[Opening RECORDS TO PROCESS section]
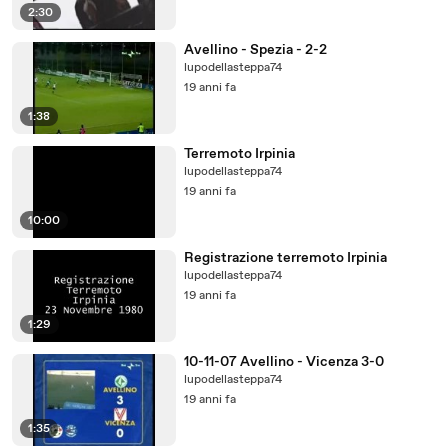
2:30
Avellino - Spezia - 2-2
lupodellasteppa74
19 anni fa
1:38
Terremoto Irpinia
lupodellasteppa74
19 anni fa
10:00
Registrazione terremoto Irpinia
lupodellasteppa74
19 anni fa
1:29
10-11-07 Avellino - Vicenza 3-0
lupodellasteppa74
19 anni fa
1:35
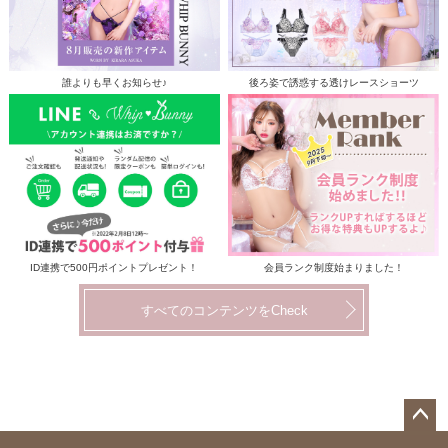
誰よりも早くお知らせ♪
後ろ姿で誘惑する透けレースショーツ
ID連携で500円ポイントプレゼント！
会員ランク制度始まりました！
すべてのコンテンツをCheck
ペー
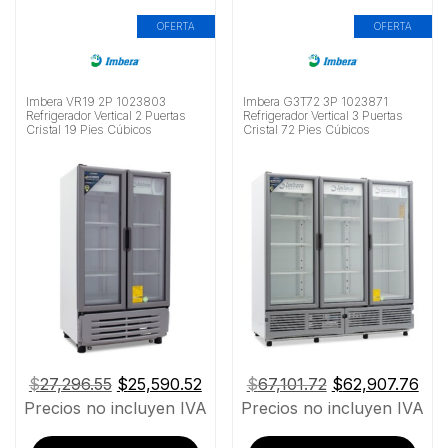
OFERTA
OFERTA
Imbera VR19 2P 1023803
Imbera G3T72 3P 1023871
Refrigerador Vertical 2 Puertas
Refrigerador Vertical 3 Puertas
Cristal 19 Pies Cúbicos
Cristal 72 Pies Cúbicos
El
El
El
El
$
27,296.55
$
25,590.52
$
67,101.72
$
62,907.76
precio
precio
precio
pre
Precios no incluyen IVA
Precios no incluyen IVA
original
actual
original
act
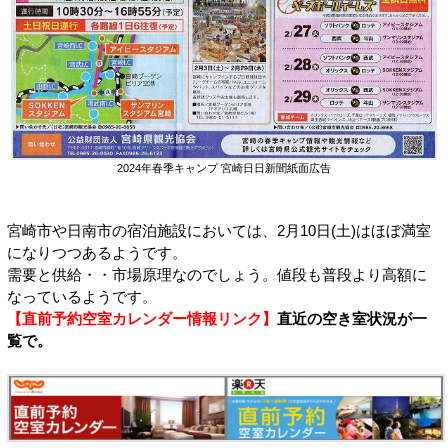
2024年春季キャンプ 宮崎日日新聞紙面広告
宮崎市や日南市の宿泊施設においては、2月10日(土)はほぼ満室
になりつつあるようです。
需要と供給・・市場原理なのでしょう。値段も普段より高額に
なっているようです。
【直前予約空室カレンダー情報リンク】
直近の空き室状況が一
覧で。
[Closing RECORDS TO PROCESS section]
- [WHAT YOU HAVE TO DO]: Leave out the pictures and print each record exactly as it stands.

- [FINISHED EXERCISE]:
2:30
Avellino - Spezia - 2-2
lupodellasteppa74
19 anni fa
1:38
Terremoto Irpinia
lupodellasteppa74
19 anni fa
10:00
Registrazione terremoto Irpinia
lupodellasteppa74
19 anni fa
1:29
10-11-07 Avellino - Vicenza 3-0
lupodellasteppa74
19 anni fa
1:35
誰よりも早くお知らせ♪
後ろ姿で誘惑する透けレースショーツ
ID連携で500円ポイントプレゼント！
会員ランク制度始まりました！
すべてのコンテンツをCheck
ペー
OFERTA
OFERTA
Imbera VR19 2P 1023803
Imbera G3T72 3P 1023871
Refrigerador Vertical 2 Puertas
Refrigerador Vertical 3 Puertas
Cristal 19 Pies Cúbicos
Cristal 72 Pies Cúbicos
El
El
El
El
$
27,296.55
$
25,590.52
$
67,101.72
$
62,907.76
precio
precio
precio
pre
Precios no incluyen IVA
Precios no incluyen IVA
original
actual
original
act
2024年春季キャンプ 宮崎日日新聞紙面広告
宮崎市や日南市の宿泊施設においては、2月10日(土)はほぼ満室
になりつつあるようです。
需要と供給・・市場原理なのでしょう。値段も普段より高額に
なっているようです。
【直前予約空室カレンダー情報リンク】
直近の空き室状況が一
覧で。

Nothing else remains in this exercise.